Page-level text extractions:
◇ ◇ ◇ ◇ ◇

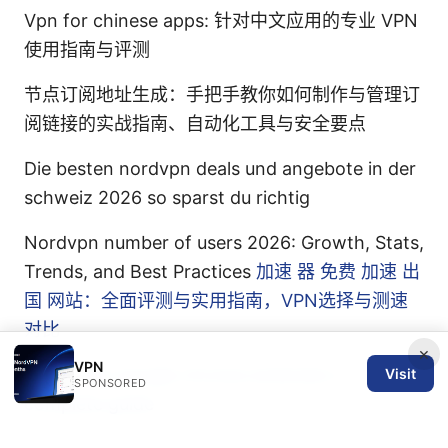
Vpn for chinese apps: 针对中文应用的专业 VPN
使用指南与评测
节点订阅地址生成：手把手教你如何制作与管理订
阅链接的实战指南、自动化工具与安全要点
Die besten nordvpn deals und angebote in der
schweiz 2026 so sparst du richtig
Nordvpn number of users 2026: Growth, Stats,
Trends, and Best Practices
加速 器 免费 加速 出
国 网站：全面评测与实用指南，VPN选择与测速
对比
×
VPN
Urban vpn google chrome extension a
Visit
SPONSORED
complete guide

◇ ◇ ◇ ◇ ◇

**Problem:** Pictures are to be excluded; the records themselves are to be reproduced exactly.

**Written solution:**
Vpn for chinese apps: 针对中文应用的专业 VPN
使用指南与评测
节点订阅地址生成：手把手教你如何制作与管理订
阅链接的实战指南、自动化工具与安全要点
Die besten nordvpn deals und angebote in der
schweiz 2026 so sparst du richtig
Nordvpn number of users 2026: Growth, Stats,
Trends, and Best Practices
加速 器 免费 加速 出
国 网站：全面评测与实用指南，VPN选择与测速
对比
×
VPN
Urban vpn google chrome extension a
Visit
SPONSORED
complete guide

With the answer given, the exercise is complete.